Reputation: 971
I'm indexing a sequence of documents with the IndexWriter and commiting the changes at the end of the iteration.
In order to access the uncommitted changes I'me using NRTS as described here
Imagine that I'm indexing 1000 documents and iterating through them to check if there's any I can reuse/update. (some specific requirements I have)
I'm reopening the reader at each iteration:
using (var indexReader = writer.GetReader())
using (var searcher = new IndexSearcher(indexReader))
How slow should it be to reopen the reader? Once the index gets to around 300K documents, Occasionally, indexing 1000 documents can take around 60 seconds (not much text)
Am I taking the wrong approach? Please advise.
Upvotes: 1
Views: 344
Reputation: 337
To increase your performance, you need to not optimize so often.

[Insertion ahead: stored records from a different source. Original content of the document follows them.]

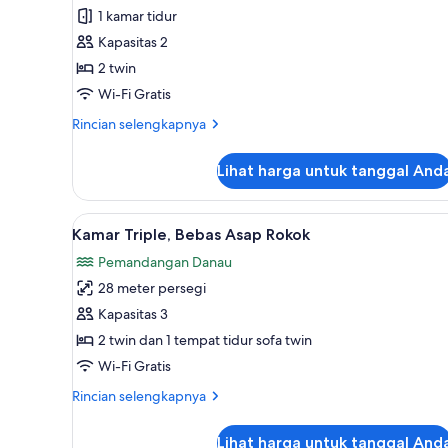
1 kamar tidur
Twin,
Bebas
Kapasitas 2
Asap
2 twin
Rokok,
Wi-Fi Gratis
pemandangan
Rincian
Rincian selengkapnya
danau
lebih
lanjut
Lihat harga untuk tanggal And
untuk
Kamar
Twin,
Lihat
Brankas, Wi-Fi gratis, dan sepra
3
Bebas
Kamar Triple, Bebas Asap Rokok
semua
Asap
Pemandangan Danau
Rokok,
foto
pemandangan
28 meter persegi
untuk
danau
Kamar
Kapasitas 3
Triple,
2 twin dan 1 tempat tidur sofa twin
Bebas
Wi-Fi Gratis
Asap
Rincian
Rincian selengkapnya
Rokok
lebih
lanjut
Lihat harga untuk tanggal And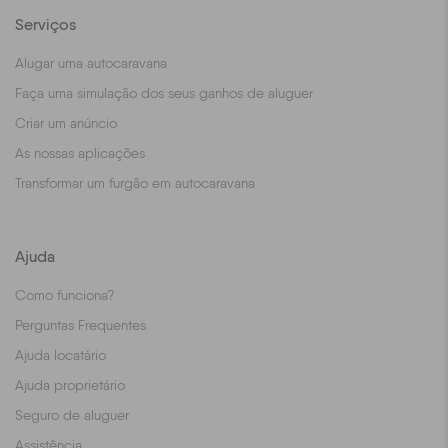
Serviços
Alugar uma autocaravana
Faça uma simulação dos seus ganhos de aluguer
Criar um anúncio
As nossas aplicações
Transformar um furgão em autocaravana
Ajuda
Como funciona?
Perguntas Frequentes
Ajuda locatário
Ajuda proprietário
Seguro de aluguer
Assistência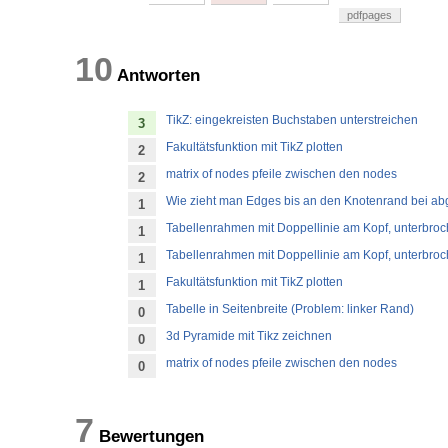
pdfpages
10
Antworten
TikZ: eingekreisten Buchstaben unterstreichen
3
Fakultätsfunktion mit TikZ plotten
2
matrix of nodes pfeile zwischen den nodes
2
Wie zieht man Edges bis an den Knotenrand bei a
1
Tabellenrahmen mit Doppellinie am Kopf, unterbro
1
Tabellenrahmen mit Doppellinie am Kopf, unterbro
1
Fakultätsfunktion mit TikZ plotten
1
Tabelle in Seitenbreite (Problem: linker Rand)
0
3d Pyramide mit Tikz zeichnen
0
matrix of nodes pfeile zwischen den nodes
0
7
Bewertungen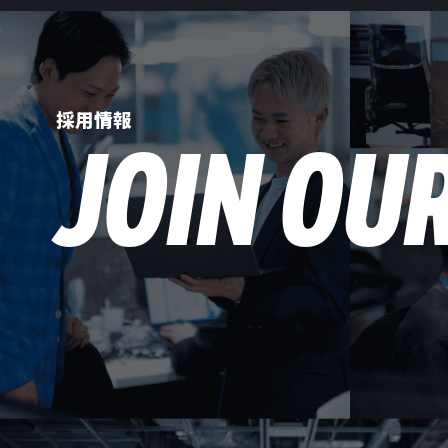
採用情報
JOIN OU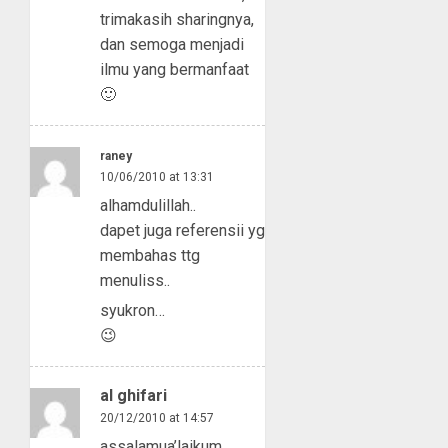
trimakasih sharingnya,
dan semoga menjadi
ilmu yang bermanfaat
🙂
raney
10/06/2010 at 13:31
alhamdulillah..
dapet juga referensii yg
membahas ttg
menuliss..
syukron…
😉
al ghifari
20/12/2010 at 14:57
assalamua’laikum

I use a separate timer for optimization. Every 40 minutes it enables optimization to five segments (a good value according to "Lucene In Action"), which then occurs if the indexer is running (there being no need to optimize if the indexer is shut down). Then, once a day, it enables optimization to one segment at a very low usage time of day. I usually see about 5 minutes for the one-segment optimization. Feel free to borrow my strategy, but in any case, don't optimize so often - your optimization is hurting your overall index rate, especially given that your document size is small, and so the 500 doc iteration loop must be happening frequently.
You could also put in some temporary logging code at the various stages to see where your indexer is spending its time so you can tweak iteration size, settling time between loops (if you're paranoid like me), optimization frequency, etc.